# HRV systems



## northern (Apr 24, 2010)

Hey guys, i need some assistance with HRV systems. Anyone know how many outlets/inlets does one floor need? Each room? Or is one in/out enough for the whole floor?

We have a bungalow style cottage that we want to add the HRV into, and it has a crawl space, and the main floor with 3 bedrooms. 

Any information on these HRV systems is appreciated.


----------



## Wuzzat? (Apr 25, 2010)

I understand that adjustments on these are touchy.


----------



## northern (Apr 25, 2010)

Wuzzat? said:


> I understand that adjustments on these are touchy.



What exactly do you mean by adjustments?
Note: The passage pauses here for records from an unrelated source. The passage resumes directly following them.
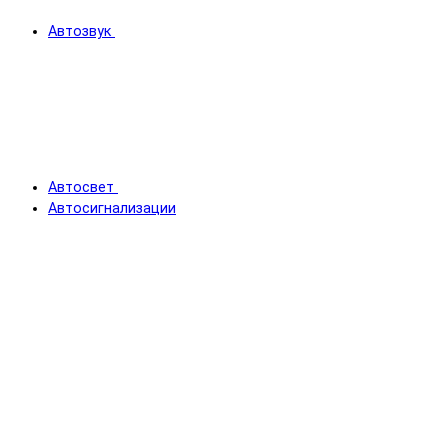
Автозвук
Автосвет
Автосигнализации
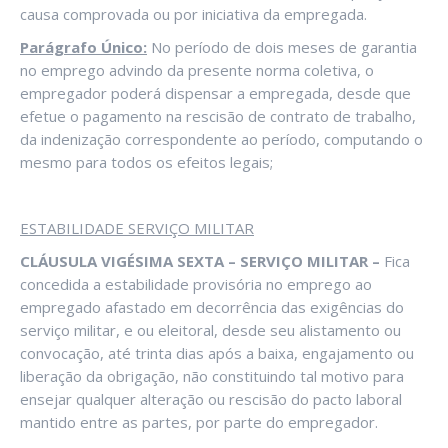
causa comprovada ou por iniciativa da empregada.
Parágrafo Único:
No período de dois meses de garantia
no emprego advindo da presente norma coletiva, o
empregador poderá dispensar a empregada, desde que
efetue o pagamento na rescisão de contrato de trabalho,
da indenização correspondente ao período, computando o
mesmo para todos os efeitos legais;
ESTABILIDADE SERVIÇO MILITAR
CLÁUSULA VIGÉSIMA SEXTA – SERVIÇO MILITAR –
Fica
concedida a estabilidade provisória no emprego ao
empregado afastado em decorrência das exigências do
serviço militar, e ou eleitoral, desde seu alistamento ou
convocação, até trinta dias após a baixa, engajamento ou
liberação da obrigação, não constituindo tal motivo para
ensejar qualquer alteração ou rescisão do pacto laboral
mantido entre as partes, por parte do empregador.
I thought it was a simple device. Sorry, im a newbie to these things.


----------



## Wuzzat? (Apr 25, 2010)

northern said:


> I thought it was a simple device. Sorry, im a newbie to these things.


I thought so too.  
Look at some links to these things.  On at least one, differential air pressures needed to be fussed with.

Here's some generic stuff.
Heat recovery ventilation - Wikipedia, the free encyclopedia

Skip the CLAIMS, the DESCRIPTION is the meat of this.
Heat recovery ventilating dehumidifier - Patent 5179998


----------